----- Data shown

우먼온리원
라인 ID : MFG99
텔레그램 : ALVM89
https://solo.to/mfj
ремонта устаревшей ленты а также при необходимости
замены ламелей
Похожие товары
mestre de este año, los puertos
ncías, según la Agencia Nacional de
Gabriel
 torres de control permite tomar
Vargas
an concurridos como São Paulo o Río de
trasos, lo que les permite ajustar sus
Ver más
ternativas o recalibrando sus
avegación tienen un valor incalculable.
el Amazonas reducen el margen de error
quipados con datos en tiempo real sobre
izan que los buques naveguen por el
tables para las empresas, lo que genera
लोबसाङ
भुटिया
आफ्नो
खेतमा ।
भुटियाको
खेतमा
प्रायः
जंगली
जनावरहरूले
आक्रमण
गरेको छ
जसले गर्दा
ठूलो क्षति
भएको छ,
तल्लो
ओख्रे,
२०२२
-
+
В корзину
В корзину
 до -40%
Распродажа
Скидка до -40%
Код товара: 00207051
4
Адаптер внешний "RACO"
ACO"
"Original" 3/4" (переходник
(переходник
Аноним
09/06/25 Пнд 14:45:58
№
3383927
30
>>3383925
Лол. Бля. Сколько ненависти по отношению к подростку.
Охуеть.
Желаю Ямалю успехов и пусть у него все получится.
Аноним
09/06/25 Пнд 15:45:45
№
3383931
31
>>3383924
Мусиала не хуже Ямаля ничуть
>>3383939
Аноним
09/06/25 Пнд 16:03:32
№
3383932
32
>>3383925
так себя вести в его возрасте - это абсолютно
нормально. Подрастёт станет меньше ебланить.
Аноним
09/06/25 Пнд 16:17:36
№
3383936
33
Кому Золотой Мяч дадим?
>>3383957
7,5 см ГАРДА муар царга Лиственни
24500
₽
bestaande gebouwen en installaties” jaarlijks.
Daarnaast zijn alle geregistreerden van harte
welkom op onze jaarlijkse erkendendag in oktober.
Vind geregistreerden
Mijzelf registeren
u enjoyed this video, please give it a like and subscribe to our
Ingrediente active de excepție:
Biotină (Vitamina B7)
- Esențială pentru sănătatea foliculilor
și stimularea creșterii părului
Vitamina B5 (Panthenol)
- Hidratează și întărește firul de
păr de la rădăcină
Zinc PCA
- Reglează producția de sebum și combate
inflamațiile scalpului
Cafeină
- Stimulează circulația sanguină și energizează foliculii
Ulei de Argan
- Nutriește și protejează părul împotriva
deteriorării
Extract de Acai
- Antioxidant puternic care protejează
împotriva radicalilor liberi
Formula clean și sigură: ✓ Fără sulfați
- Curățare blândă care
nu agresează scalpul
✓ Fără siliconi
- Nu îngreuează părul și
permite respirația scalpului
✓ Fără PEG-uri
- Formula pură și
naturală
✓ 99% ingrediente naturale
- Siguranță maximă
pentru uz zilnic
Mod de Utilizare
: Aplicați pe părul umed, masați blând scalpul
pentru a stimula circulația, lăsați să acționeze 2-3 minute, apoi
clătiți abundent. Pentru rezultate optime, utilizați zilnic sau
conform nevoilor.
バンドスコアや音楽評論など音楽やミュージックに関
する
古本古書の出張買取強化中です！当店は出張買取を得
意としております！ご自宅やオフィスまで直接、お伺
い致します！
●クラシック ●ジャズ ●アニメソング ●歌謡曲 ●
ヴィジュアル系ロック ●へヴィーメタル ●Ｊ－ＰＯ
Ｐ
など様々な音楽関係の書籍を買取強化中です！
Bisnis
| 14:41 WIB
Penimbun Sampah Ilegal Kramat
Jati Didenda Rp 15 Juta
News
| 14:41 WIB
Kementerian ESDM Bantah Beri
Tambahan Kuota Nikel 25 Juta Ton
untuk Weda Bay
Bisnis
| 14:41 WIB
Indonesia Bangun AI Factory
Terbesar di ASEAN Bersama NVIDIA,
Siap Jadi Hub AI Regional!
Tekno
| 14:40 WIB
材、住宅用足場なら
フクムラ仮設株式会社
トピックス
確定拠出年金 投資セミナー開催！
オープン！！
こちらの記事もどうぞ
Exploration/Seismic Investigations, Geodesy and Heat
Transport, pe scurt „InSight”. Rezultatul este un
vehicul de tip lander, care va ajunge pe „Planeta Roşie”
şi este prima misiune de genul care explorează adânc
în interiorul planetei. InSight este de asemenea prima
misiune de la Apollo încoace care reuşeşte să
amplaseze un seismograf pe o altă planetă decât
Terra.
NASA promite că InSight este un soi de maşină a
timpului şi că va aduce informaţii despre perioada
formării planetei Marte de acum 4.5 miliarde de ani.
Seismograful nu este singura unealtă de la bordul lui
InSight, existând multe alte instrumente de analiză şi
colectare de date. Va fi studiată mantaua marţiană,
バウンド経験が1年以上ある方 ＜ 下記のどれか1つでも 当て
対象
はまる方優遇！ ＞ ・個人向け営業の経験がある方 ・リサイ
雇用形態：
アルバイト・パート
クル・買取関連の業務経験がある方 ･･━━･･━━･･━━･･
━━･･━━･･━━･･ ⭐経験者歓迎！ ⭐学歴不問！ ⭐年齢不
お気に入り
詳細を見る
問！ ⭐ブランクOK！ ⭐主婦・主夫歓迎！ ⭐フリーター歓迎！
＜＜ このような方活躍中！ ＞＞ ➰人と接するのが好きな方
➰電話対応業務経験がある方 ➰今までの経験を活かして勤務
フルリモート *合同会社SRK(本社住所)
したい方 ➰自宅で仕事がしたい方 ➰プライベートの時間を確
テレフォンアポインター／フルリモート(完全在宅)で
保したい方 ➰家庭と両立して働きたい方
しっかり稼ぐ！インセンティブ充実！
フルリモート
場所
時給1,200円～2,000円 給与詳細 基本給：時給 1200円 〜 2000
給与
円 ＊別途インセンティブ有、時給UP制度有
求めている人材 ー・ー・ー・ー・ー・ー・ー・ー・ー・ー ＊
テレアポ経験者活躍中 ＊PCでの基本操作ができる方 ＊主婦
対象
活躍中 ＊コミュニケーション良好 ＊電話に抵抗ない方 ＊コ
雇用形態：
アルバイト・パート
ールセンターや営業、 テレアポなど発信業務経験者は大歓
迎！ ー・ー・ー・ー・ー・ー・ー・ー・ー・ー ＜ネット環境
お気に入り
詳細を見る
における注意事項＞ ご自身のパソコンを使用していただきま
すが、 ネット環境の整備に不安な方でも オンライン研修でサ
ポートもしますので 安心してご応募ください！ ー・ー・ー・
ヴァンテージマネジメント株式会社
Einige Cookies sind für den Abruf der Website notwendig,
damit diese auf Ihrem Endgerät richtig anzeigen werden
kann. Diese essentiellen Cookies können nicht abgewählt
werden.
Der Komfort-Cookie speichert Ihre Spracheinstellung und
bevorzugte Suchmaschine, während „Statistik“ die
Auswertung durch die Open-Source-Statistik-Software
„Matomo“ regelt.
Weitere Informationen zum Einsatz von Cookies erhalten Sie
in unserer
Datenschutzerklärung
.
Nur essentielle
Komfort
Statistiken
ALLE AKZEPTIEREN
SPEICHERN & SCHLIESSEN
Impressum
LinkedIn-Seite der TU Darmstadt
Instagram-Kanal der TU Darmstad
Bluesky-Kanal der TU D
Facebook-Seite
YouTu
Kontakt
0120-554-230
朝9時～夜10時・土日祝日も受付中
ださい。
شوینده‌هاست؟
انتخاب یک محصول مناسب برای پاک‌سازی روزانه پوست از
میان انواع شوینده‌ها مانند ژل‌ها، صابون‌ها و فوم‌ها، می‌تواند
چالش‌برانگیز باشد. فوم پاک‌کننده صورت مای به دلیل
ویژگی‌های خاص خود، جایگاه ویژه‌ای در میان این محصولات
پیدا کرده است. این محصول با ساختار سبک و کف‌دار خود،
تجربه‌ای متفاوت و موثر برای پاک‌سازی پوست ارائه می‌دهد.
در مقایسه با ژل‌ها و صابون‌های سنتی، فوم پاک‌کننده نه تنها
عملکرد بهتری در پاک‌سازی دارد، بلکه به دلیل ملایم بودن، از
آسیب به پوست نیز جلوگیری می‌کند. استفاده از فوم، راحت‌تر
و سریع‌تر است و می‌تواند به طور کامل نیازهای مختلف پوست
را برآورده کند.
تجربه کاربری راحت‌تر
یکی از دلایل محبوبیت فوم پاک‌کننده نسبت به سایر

----------

## Problem details
I'd like the number of lines in the listing above that contain the string "تواند", and only the number.

## Solution to the problem
2